I use this at work but it was so useful on previous GameJams that I forked out for a personal copy.

Excel

We learn this in our first Game Jam that Excel is a great tool for level design. It can plan out the levels, story line, track difficulty and the game economy. We have since learnt that many developers use Excel in the same way. 

Nullsoft Installation Scripts
I tried a few other tools to try and make the installation package but came back to NSIS. It can be a little complicated but it just works. 

What Didn’t Work

Not much really, all seemed to fall into place.

One issue of our own making was the we based the geometry of the game with 0 degrees facing down and +ve degrees turning anti-clockwise as most things in the game move down the screen. But the SDL bases rotation on 0 degrees facing up and +ve degrees turning clockwise. This difference caused us a few bugs and puzzlements - missiles flying sideways for example. We won't make that mistake again.

Lessons Learned

There's Never Enough Time

As before the 5 days deadline on the Jam was both a blessing and a curse. It put a lot of pressure on us on one hand – on the other it made sure we got things done. We enforced a 8am to 4pm work day and broke that most days - mainly because we were having fun. 

By day 2 I thought we would run out of time, but by end of day 3 and on day 4 we were well ahead of schedule we struggled to get the story line all completed and in the game on day 5. 

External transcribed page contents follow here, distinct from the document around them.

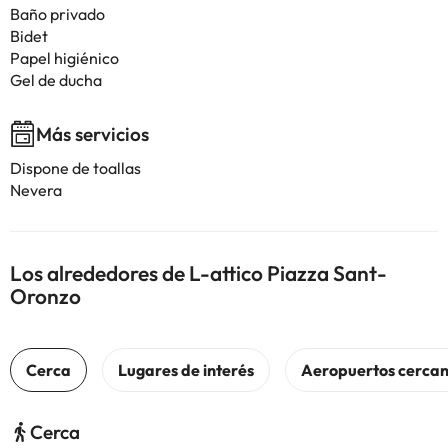
Baño privado
Bidet
Papel higiénico
Gel de ducha
Más servicios
Dispone de toallas
Nevera
Los alrededores de L-attico Piazza Sant-
Oronzo
Cerca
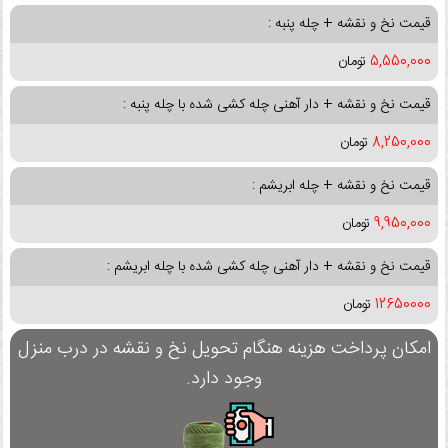
قیمت نخ و نقشه + چله پنبه :
5,550,000
تومان
قیمت نخ و نقشه + دار آهنی چله کشی شده با چله پنبه :
8,250,000
تومان
قیمت نخ و نقشه + چله ابریشم :
9,950,000
تومان
قیمت نخ و نقشه + دار آهنی چله کشی شده با چله ابریشم :
12650000
تومان
امکان پرداخت هزینه هنگام تحویل نخ و نقشه در درب منزل
وجود دارد.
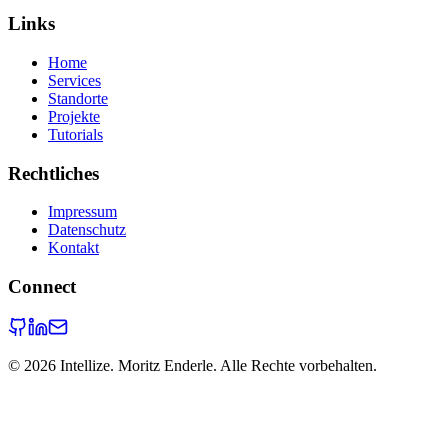
Links
Home
Services
Standorte
Projekte
Tutorials
Rechtliches
Impressum
Datenschutz
Kontakt
Connect
©
2026
Intellize. Moritz Enderle. Alle Rechte vorbehalten.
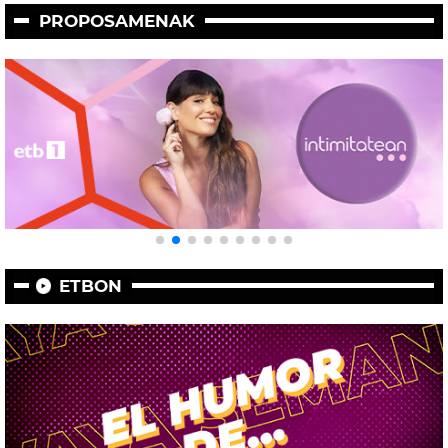
PROPOSAMENAK
ETBON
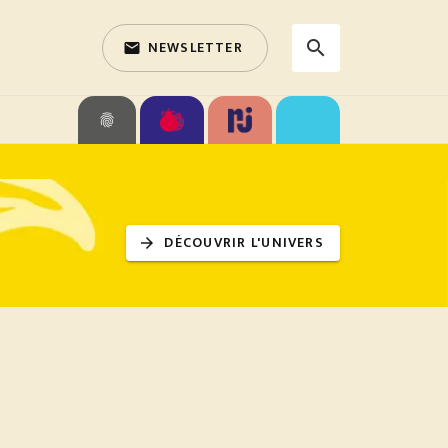
NEWSLETTER
search
email
search
fingerprint
DÉCOUVRIR L'UNIVERS
arrow_forward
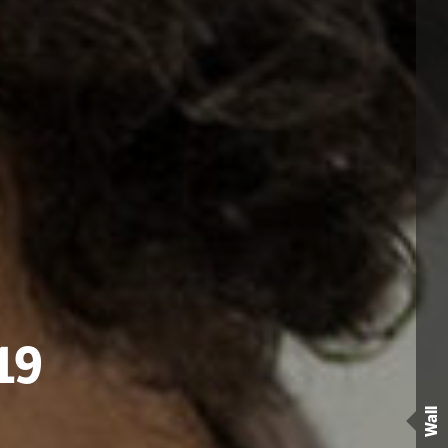
19
Wall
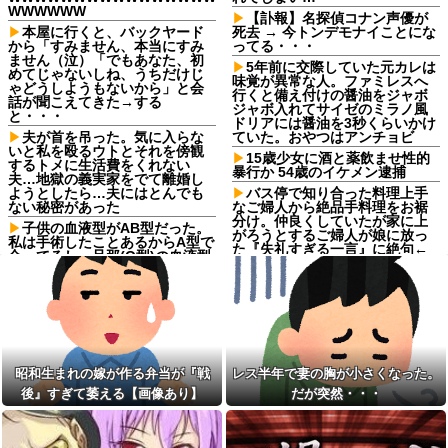
WWWWWW
【訃報】名探偵コナン声優が
本屋に行くと、バックヤード
死去 → 今トンデモナイことにな
から「すみません、本当にすみ
ってる・・・
ません（泣）「でもあなた、初
5年前に交際していた元カレは
めてじゃないしね、うちだけじ
味覚が異常な人。ファミレスへ
ゃどうしようもないから」と会
行くと備え付けの醤油をジャボ
話が聞こえてきた→する
ジャボ入れてサイゼのミラノ風
と・・・
ドリアには醤油を3秒くらいかけ
夫が首を吊った。気に入らな
ていた。おやつはアンチョビ
いと私を殴るウトとそれを傍観
15歳少女に酒と薬飲ませ性的
するトメに生活費をくれない
暴行か 54歳のイケメン逮捕
夫…地獄の義実家をでて離婚し
ようとしたら…夫にはとんでも
バス停で知り合った料理上手
ない秘密があった
なご婦人から絶品手料理をお裾
分け。仲良くしていたが家に上
子供の血液型がAB型だった。
がろうとするご婦人が娘に放っ
私は手術したことあるからA型で
た『失礼すぎる一言』に絶句←
合ってるし…旦那(O型)の血液型
手料理は美味しかったのに性格
を調べてみよう」→ 結果・・・
クセ強すぎ
私は22歳の時にでき婚した。
24歳年収550万ワイ、高級車も
従姉妹は『デキ婚＝貧乏底辺』
豪邸も買えない人生が確定して
と認識があるみたいで、私を馬
いる事実に咽び泣く
鹿にしてきて…
【画像あり】NHKさん、貧乳
セミがうるさすぎる。明るく
を煽るwｗｗｗｗｗｗｗｗｗｗｗ
なったら即座に爆音で鳴き出し
昭和生まれの嫁が作る弁当が『戦
レス半年で妻の胸が小さくなった。
ｗｗｗｗ
て毎日朝4時に叩き起こしにくる
後』すぎて萎える【画像あり】
だが突然・・・
せいで寝不足だよ
【気分悪ぃ】彼氏がトンカツ
食べたくない理由がクズすぎて...
友人から電話があり「最近ブ
ｗｗｗｗ
ログにコメントくれないね」と
言われた
我が家は長毛種3匹がいるのだ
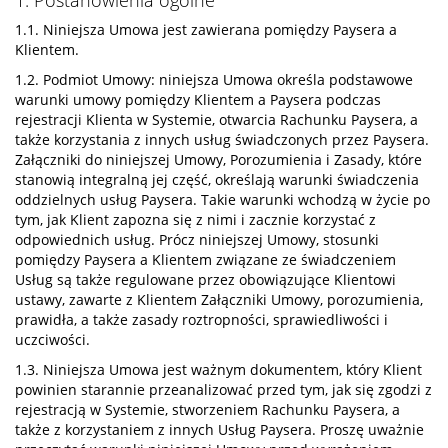
1. Postanowienia ogólne
1.1. Niniejsza Umowa jest zawierana pomiędzy Paysera a
Klientem.
1.2. Podmiot Umowy: niniejsza Umowa określa podstawowe
warunki umowy pomiędzy Klientem a Paysera podczas
rejestracji Klienta w Systemie, otwarcia Rachunku Paysera, a
także korzystania z innych usług świadczonych przez Paysera.
Załączniki do niniejszej Umowy, Porozumienia i Zasady, które
stanowią integralną jej część, określają warunki świadczenia
oddzielnych usług Paysera. Takie warunki wchodzą w życie po
tym, jak Klient zapozna się z nimi i zacznie korzystać z
odpowiednich usług. Prócz niniejszej Umowy, stosunki
pomiędzy Paysera a Klientem związane ze świadczeniem
Usług są także regulowane przez obowiązujące Klientowi
ustawy, zawarte z Klientem Załączniki Umowy, porozumienia,
prawidła, a także zasady roztropności, sprawiedliwości i
uczciwości.
1.3. Niniejsza Umowa jest ważnym dokumentem, który Klient
powinien starannie przeanalizować przed tym, jak się zgodzi z
rejestracją w Systemie, stworzeniem Rachunku Paysera, a
także z korzystaniem z innych Usług Paysera. Proszę uważnie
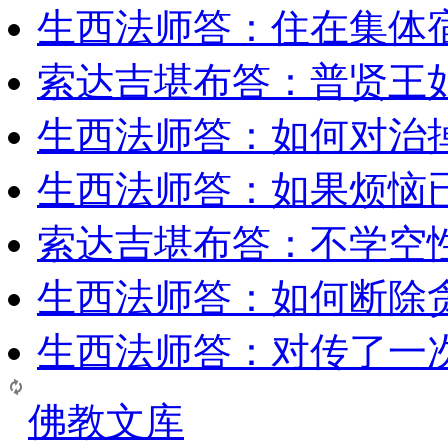
生西法师答：住在集体
索达吉堪布答：普贤王
生西法师答：如何对治
生西法师答：如果烦恼
索达吉堪布答：​不学空
生西法师答：如何断除贪
生西法师答：对传了一
佛教文库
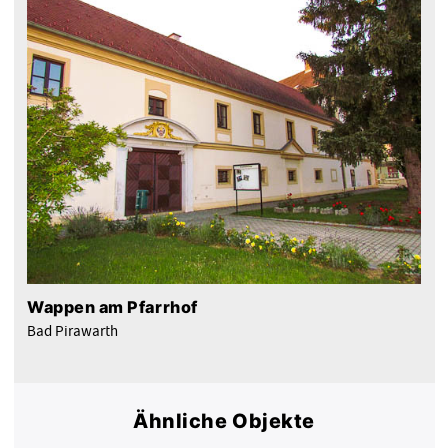
Wappen am Pfarrhof
Bad Pirawarth
Ähnliche Objekte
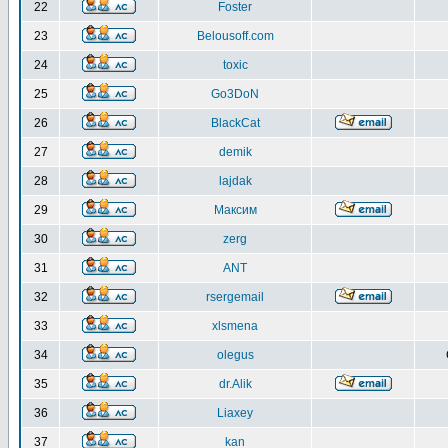
22
Foster
23
Belousoff.com
24
toxic
25
Go3DoN
26
BlackCat
27
demik
28
lajdak
29
Максим
30
zerg
31
ANT
32
rsergemail
33
xlsmena
34
olegus
35
dr.Alik
36
Liaxey
37
kan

The level design, story-telling, layout part, although not as technical as the core mechanics and game programming is always a slog to get done and to test. Need to remember to leave enough time for this next time. 
 

Tools We Used

SDLv2 - for the game engine.
Visual Studio 2017 - for writing the and unit testing
JIRA - for bug/issue/task tracking and Kanban boards
Subversion - for version control
TortoiseSVN – GUI front end to Subversion
Notepad++ - for additional editing
Microsoft Word - for design documents and producing focus group & play testing questionnaires
Microsoft Excel – for level design.


Websites We Used

Stack Exchange – indispensable for any programmer
FreeSounds.com – for sound assets
Itch.io – of course

Conclusion

Whilst it was tough, pretty exhausting and a lot of work we both really enjoyed it. We will to do another when I can arrange more time off work.
SDL v2 was great to use and I can see a lot more we can do with it, we'd like to use it again.

We are really pleased with the game, it is by far the best game we've built in the 3 game jams we have done. 

And Finally, Things I’m Really Proud Of

I’m really proud of Jack, he picked up C++ coding faster than I though anyone could, I put him under a lot of pressure to learn new stuff and develop a game. He had to put a lot of work into the level design on the last day.  He did really well. 

In the end, everyone in family was involved in producing the game, so thanks to them all.